Doctors believe it was a family fishing trip in July that exposed COVID-19 to 51-year-old James Cha. He spent six days in the hospital and went home with oxygen as he continued his struggle to breathe.
“I drop three bottles of cough syrup in the last three weeks,” Cha said.
Nevertheless, 44 days after diagnosis, between cough syrup, prescription and inhaler, he cannot move it.
He said, “It looks like something is down now and my chest is still making me feel like it’s a little low.”
Chow also noted problems with his memory. He is one of a growing number of people who have been feeling ill for months after a positive case of COVID-19.

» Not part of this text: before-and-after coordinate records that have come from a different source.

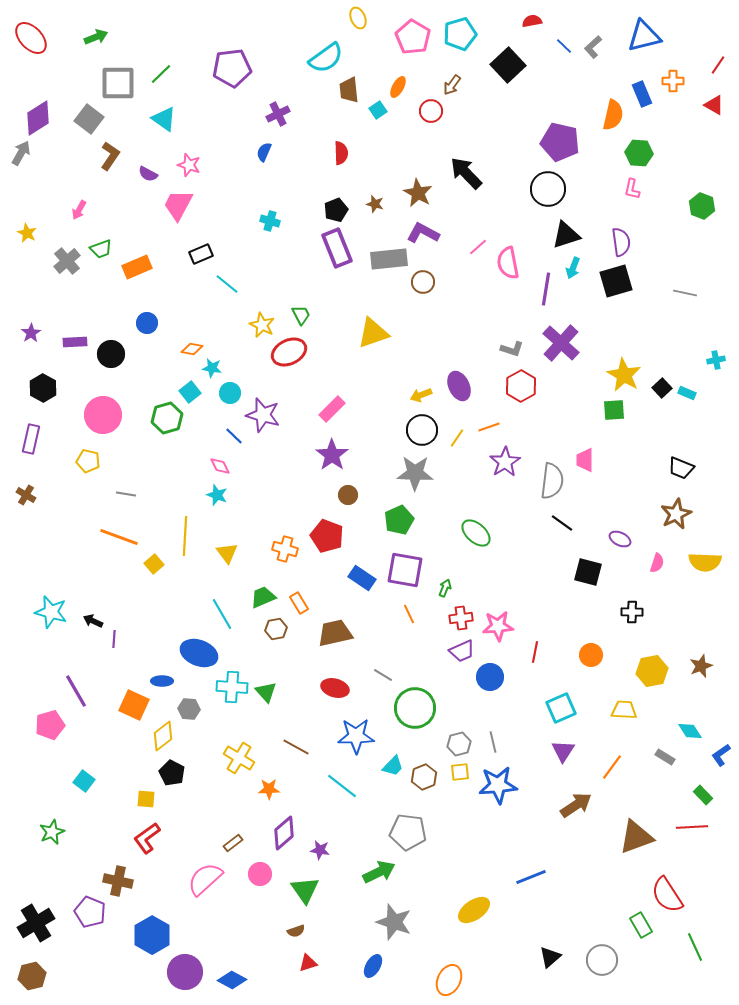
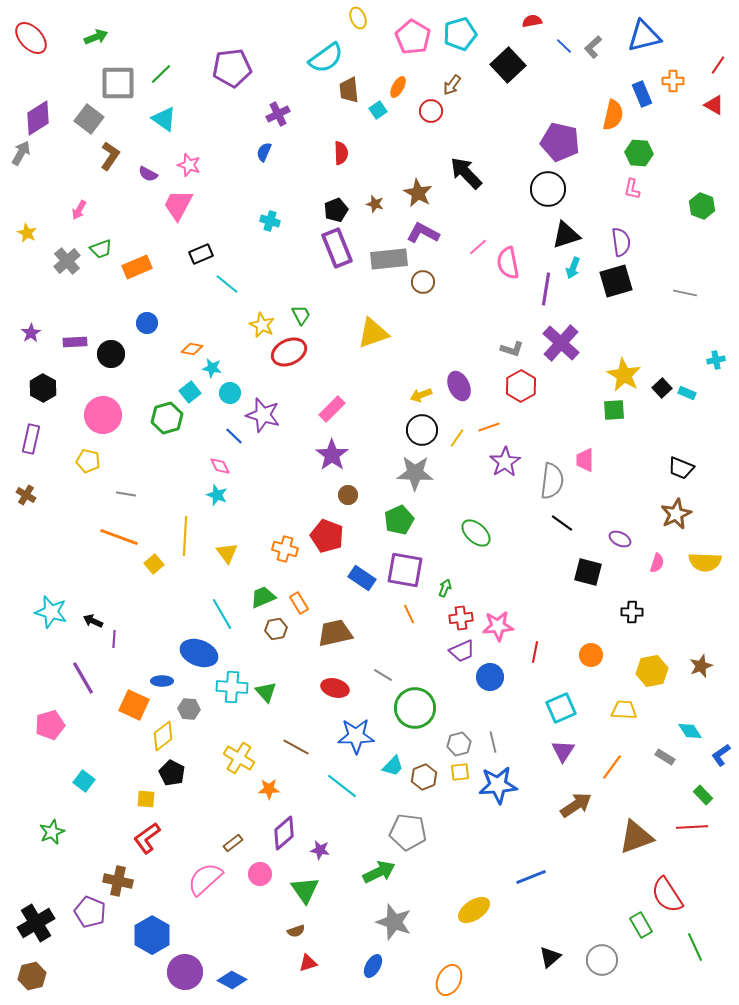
purple line at (76, 691): moved 7 px right, 13 px up
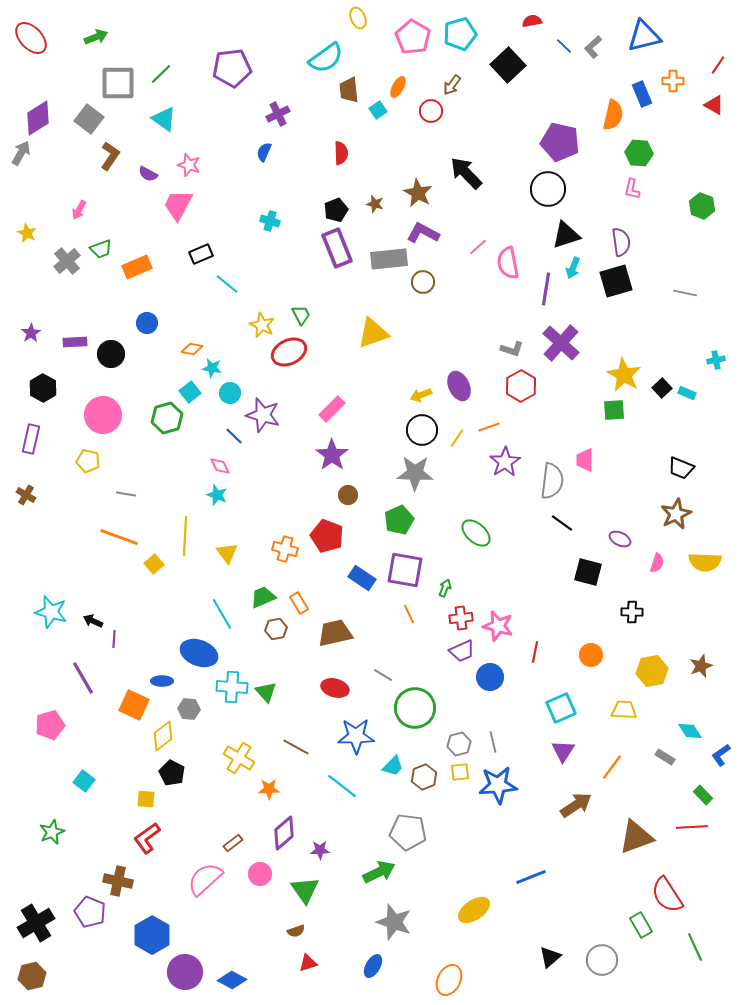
pink star at (498, 626): rotated 20 degrees clockwise
purple star at (320, 850): rotated 12 degrees counterclockwise
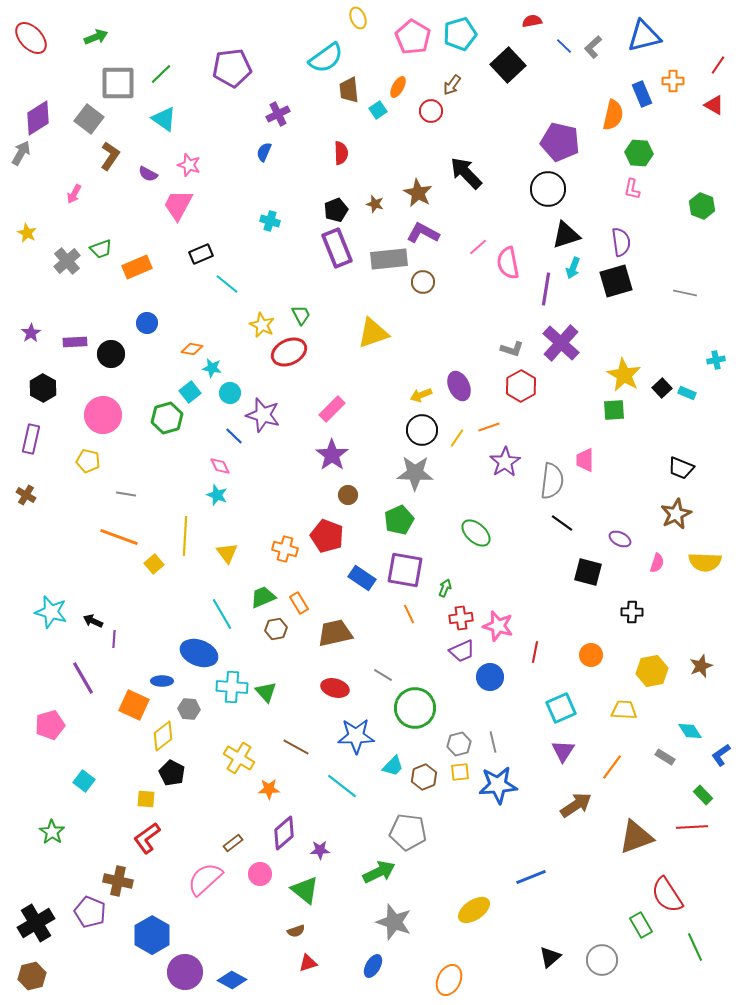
pink arrow at (79, 210): moved 5 px left, 16 px up
green star at (52, 832): rotated 15 degrees counterclockwise
green triangle at (305, 890): rotated 16 degrees counterclockwise
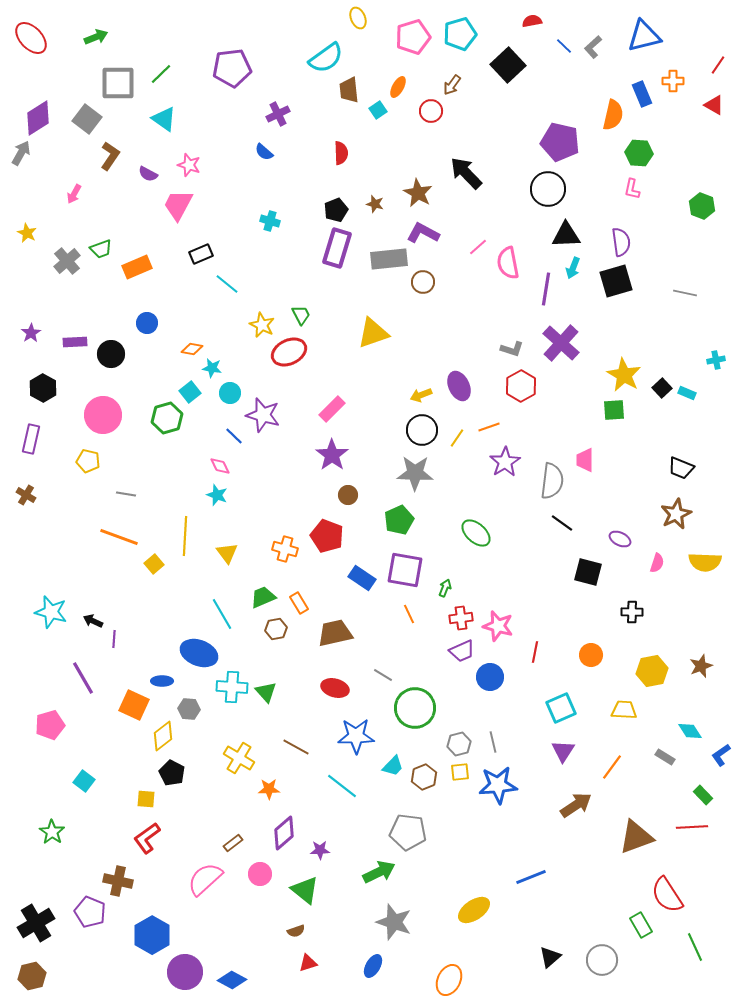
pink pentagon at (413, 37): rotated 24 degrees clockwise
gray square at (89, 119): moved 2 px left
blue semicircle at (264, 152): rotated 72 degrees counterclockwise
black triangle at (566, 235): rotated 16 degrees clockwise
purple rectangle at (337, 248): rotated 39 degrees clockwise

One study stated that 75% of hospitalized patients experience long-term symptoms and persist for a long time. Minnesota’s Department of Health told WCCO that it is doing some specific follow-up and case control studies to find out what’s going on here.
“I think it really emphasizes why it’s important that we take COVID so seriously. It’s not just the symptoms that you initially have about how this virus affects your health long term. Is, ”said Chris Inresman, director of the Minnesota Departments of Health Infectious Disease Epidemiology, Prevention and Control Division.
Cha plans to see his doctor again in a few weeks if he is not better.
“I got really tired after a full day of work,” he said.
As he is expected to soon be able to breathe easier.
“It’s real. COVID is real,” he said.
Researchers are also studying what role the blood group may play with COVID-19. In a study published in The New England Journal of Medicine, people with type “A” blood had a 50% higher risk of needing oxygen or ventilators if they had the virus.
Cha told us that his medical staff also mentioned that he is “A” positive.